To exercise these rights, email support@dynaimicpt.com. We will respond within 30 days.

12. Data Breach Notification

In the event of a personal data breach likely to result in a risk to the rights and freedoms of data subjects, we will:

• Notify the relevant supervisory authority within 72 hours of becoming aware of the breach (GDPR Art. 33)
• Notify affected data subjects without undue delay when the breach is likely to result in a high risk (GDPR Art. 34)
• Document all breaches, their effects, and the remedial action taken

13. Data Protection Impact Assessment

We conduct a Data Protection Impact Assessment (DPIA) for processing activities that are likely to result in a high risk to data-subject rights, including AI-based processing of special category (health) data.

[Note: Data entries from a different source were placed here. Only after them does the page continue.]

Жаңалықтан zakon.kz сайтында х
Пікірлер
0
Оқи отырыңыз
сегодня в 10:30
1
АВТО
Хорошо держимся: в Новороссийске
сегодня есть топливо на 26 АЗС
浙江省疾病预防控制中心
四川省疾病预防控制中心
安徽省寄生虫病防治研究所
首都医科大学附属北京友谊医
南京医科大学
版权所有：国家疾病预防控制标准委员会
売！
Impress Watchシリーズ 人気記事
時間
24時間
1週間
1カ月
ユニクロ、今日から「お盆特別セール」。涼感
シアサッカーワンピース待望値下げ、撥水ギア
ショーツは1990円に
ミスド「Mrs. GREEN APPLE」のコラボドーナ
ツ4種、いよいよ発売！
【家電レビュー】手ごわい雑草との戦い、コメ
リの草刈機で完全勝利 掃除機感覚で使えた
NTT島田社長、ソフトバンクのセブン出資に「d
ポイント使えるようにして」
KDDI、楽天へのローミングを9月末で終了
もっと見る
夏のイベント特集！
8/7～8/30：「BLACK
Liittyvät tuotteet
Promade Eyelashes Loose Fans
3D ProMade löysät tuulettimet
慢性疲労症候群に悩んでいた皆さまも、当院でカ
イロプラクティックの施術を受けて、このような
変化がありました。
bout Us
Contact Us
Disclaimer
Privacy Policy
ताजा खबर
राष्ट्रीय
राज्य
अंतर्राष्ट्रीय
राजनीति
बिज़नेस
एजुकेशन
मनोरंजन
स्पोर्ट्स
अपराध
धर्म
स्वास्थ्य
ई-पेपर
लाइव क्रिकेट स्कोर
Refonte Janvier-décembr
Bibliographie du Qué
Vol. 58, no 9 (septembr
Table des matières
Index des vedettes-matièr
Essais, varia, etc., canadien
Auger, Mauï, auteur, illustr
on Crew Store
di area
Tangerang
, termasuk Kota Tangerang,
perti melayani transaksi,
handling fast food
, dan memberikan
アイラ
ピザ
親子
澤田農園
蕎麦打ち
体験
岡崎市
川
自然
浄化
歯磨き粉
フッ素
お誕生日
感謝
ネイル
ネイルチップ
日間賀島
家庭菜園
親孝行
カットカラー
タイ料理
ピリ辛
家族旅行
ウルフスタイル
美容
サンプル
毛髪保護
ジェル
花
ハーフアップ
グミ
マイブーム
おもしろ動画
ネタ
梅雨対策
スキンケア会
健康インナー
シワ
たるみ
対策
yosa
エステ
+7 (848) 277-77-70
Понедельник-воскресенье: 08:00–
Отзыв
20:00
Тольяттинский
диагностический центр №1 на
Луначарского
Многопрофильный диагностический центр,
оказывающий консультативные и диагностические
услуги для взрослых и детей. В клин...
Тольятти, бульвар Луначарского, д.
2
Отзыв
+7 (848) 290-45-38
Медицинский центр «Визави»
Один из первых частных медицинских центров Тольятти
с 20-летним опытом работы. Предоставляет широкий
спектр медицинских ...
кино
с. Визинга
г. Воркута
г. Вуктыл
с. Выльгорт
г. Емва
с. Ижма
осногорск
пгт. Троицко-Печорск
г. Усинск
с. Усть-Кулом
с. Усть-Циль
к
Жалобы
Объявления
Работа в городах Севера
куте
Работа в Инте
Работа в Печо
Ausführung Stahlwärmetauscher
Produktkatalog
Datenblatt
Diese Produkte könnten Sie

Our DPIA is reviewed at least annually and whenever processing activities materially change.

14. Data Retention & Deletion

Data is retained for the following periods:

• Account & profile data: Until account deletion
• Health and workout data: Until account deletion or manual removal
• Diagnostics (pseudonymised): 90 days (Sentry default)
• AI inference inputs / outputs: Up to 30 days at the AI provider for abuse monitoring, then deleted
• Subscription / receipt records: Retained as required by tax law (typically 5–10 years)
• Aggregated, non-identifiable metrics: Indefinite

When you delete your account, all personal data associated with your account is permanently deleted from our active systems within 30 days, subject to legal retention obligations.

15. Audit Rights

You may, by reasonable advance written notice and not more than once per year (or in the case of a data breach affecting you), request information to verify our compliance with this DPA. We will respond with summary information appropriate to your interest as a data subject. Audits of our sub-processors are governed by their respective DPAs with us.

16. Liability

Each party is liable for damages arising from its own non-compliance with applicable data-protection law, in accordance with GDPR Art. 82, KVKK, and other applicable statutes. Liability limitations in the Terms of Service apply to the extent permitted by law.

17. Term & Termination

This DPA takes effect when you accept it and remains in force as long as we process your personal data. On termination of your account or the Service:

• We will delete or anonymise your personal data within 30 days, subject to legal retention obligations
• Sub-processors will be instructed to delete data they hold on our behalf, per their DPAs with us
• Sections that by their nature should survive termination (sub-processor relationships, liability, breach-notification obligations for past incidents) continue to apply

18. Contact

For all matters relating to this DPA or your personal data:

Email: support@dynaimicpt.com
Operator: Burak Ozaslan
Address: Zümrütevler Mahallesi, Maltepe / Istanbul 34852, Türkiye

Local supervisory authority for KVKK matters: Kişisel Verileri Koruma Kurumu (KVKK).